Exercise description:
Return exactly, please, the lines from the one containing "INPUT: image. TARGET: right" to the last line of the entries below, and nothing else, leaving pictures out.

Records from a collection:
- - - - - - -

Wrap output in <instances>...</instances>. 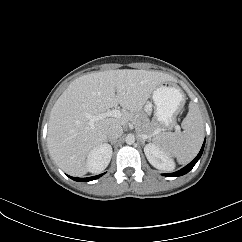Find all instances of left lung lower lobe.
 <instances>
[{
    "mask_svg": "<svg viewBox=\"0 0 242 242\" xmlns=\"http://www.w3.org/2000/svg\"><path fill=\"white\" fill-rule=\"evenodd\" d=\"M204 144H205V142L203 143V146H202L200 152L198 153V155L187 166H185L184 168H182L181 170H179L177 172H174V173H171V174H163V175L164 176H181V175L188 173L194 167V165L197 163V161L200 159L202 152H203V149H204Z\"/></svg>",
    "mask_w": 242,
    "mask_h": 242,
    "instance_id": "0a47b994",
    "label": "left lung lower lobe"
}]
</instances>
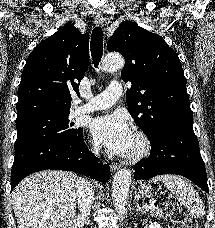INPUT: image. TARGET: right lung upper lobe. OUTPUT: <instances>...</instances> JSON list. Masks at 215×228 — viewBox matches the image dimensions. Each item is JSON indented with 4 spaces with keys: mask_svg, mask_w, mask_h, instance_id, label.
I'll use <instances>...</instances> for the list:
<instances>
[{
    "mask_svg": "<svg viewBox=\"0 0 215 228\" xmlns=\"http://www.w3.org/2000/svg\"><path fill=\"white\" fill-rule=\"evenodd\" d=\"M89 64V35L66 24L29 55L18 89L17 120L67 113Z\"/></svg>",
    "mask_w": 215,
    "mask_h": 228,
    "instance_id": "cb5924a9",
    "label": "right lung upper lobe"
}]
</instances>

- - - - - - -

Solution:
INPUT: image. TARGET: right lung upper lobe. OUTPUT: <instances>...</instances> JSON list. Masks at 215×228 — viewBox matches the image dimensions. Each item is JSON indented with 4 spaces with keys: mask_svg, mask_w, mask_h, instance_id, label.
I'll use <instances>...</instances> for the list:
<instances>
[{
    "mask_svg": "<svg viewBox=\"0 0 215 228\" xmlns=\"http://www.w3.org/2000/svg\"><path fill=\"white\" fill-rule=\"evenodd\" d=\"M89 64V35L66 24L29 55L18 89L17 120L67 113Z\"/></svg>",
    "mask_w": 215,
    "mask_h": 228,
    "instance_id": "cb5924a9",
    "label": "right lung upper lobe"
}]
</instances>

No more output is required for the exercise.